I HAVE CAREFULLY READ AND FULLY UNDERSTAND THE PROVISIONS OF THIS CONTRACT AND
THE RELEASE CONTAINED IN ARTICLE IV. I ACKNOWLEDGE THAT I HAVE HAD 21 DAYS FROM
THE DATE OF THIS CONTRACT TO CONSIDER IT AND TO CONSULT WITH AN ATTORNEY. I
ALSO UNDERSTAND THAT IF I SIGN THIS DOCUMENT, I HAVE 7 DAYS TO REVOKE IT.  MY
SIGNATURE ACKNOWLEDGES THAT I HAVE ENTERED INTO THIS CONTRACT FREELY, KNOWINGLY
AND VOLUNTARILY WITHOUT DURESS AND WITH A FULL UNDERSTANDING OF ITS TERMS.

IN WITNESS WHEREOF, EMPLOYER and EMPLOYEE have caused this Contract to be
executed on the day and year first above written.

                                      "EMPLOYER"
                                      STERLING HEALTHCARE GROUP, INC.

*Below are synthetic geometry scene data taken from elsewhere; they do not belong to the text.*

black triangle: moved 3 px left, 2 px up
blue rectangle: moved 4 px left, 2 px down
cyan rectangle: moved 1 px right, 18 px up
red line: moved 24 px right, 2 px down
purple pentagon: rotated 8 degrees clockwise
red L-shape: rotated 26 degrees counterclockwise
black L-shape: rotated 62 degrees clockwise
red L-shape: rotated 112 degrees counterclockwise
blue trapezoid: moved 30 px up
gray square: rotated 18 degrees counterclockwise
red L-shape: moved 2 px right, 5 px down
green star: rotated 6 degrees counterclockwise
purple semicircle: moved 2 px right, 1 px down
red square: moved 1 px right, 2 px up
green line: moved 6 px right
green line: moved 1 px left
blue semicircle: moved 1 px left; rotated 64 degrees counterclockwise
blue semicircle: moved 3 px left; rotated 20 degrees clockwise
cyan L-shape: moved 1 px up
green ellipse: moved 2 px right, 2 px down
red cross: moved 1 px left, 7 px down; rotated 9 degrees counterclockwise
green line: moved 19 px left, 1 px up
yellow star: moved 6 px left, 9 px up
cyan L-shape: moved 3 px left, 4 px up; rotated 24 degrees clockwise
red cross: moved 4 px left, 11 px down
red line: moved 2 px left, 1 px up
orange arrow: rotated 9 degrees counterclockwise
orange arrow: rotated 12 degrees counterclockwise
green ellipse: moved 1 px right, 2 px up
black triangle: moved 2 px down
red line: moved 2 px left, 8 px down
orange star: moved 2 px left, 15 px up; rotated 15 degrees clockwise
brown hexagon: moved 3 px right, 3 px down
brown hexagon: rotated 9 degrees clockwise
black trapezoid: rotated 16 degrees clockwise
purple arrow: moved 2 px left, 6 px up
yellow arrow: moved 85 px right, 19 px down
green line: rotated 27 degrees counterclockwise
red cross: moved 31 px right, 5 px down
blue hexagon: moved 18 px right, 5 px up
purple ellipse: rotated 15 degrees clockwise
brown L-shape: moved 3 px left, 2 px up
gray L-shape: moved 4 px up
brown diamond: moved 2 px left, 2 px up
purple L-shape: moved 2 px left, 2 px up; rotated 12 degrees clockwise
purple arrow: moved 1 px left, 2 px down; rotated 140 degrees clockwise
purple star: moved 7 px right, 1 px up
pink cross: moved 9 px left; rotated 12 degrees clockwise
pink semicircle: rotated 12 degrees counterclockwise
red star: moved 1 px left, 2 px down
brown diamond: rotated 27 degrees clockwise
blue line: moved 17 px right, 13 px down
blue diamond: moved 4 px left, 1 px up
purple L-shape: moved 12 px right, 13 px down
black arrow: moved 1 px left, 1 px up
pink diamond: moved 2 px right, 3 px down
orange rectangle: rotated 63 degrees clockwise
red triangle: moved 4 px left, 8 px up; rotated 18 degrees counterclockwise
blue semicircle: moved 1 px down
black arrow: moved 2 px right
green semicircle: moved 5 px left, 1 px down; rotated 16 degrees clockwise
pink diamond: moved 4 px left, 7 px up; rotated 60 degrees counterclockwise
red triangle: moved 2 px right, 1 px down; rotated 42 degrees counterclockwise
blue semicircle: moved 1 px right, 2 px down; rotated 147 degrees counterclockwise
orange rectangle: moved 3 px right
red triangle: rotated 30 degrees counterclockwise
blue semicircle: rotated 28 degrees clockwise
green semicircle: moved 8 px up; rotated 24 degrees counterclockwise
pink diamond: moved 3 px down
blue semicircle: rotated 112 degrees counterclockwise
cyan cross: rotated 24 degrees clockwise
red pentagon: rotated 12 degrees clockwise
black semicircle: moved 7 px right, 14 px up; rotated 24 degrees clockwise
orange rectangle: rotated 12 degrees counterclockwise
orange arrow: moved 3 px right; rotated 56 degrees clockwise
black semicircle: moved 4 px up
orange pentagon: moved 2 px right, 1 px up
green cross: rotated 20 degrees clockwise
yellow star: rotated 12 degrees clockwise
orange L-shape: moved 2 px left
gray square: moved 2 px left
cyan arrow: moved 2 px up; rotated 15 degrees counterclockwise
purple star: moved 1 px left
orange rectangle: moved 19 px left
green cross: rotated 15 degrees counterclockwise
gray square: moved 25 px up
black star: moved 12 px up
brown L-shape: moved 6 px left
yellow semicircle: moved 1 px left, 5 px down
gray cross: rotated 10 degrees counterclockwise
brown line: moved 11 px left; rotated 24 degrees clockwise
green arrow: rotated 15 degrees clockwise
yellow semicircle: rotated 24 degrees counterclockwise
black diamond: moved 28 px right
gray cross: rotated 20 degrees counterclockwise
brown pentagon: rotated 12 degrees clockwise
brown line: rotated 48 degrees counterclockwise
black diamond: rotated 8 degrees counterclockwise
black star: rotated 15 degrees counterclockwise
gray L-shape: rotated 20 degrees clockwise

Dated: August 23, 1996                By:    /s/ Stephen J. Dresnick
                                             Authorized Representative
                                  
                                      "EMPLOYEE"
                                  
Dated:  August 23, 1996               By:    /s/ Paul Auerbach, M.D.
                                             Paul Auerbach, M.D.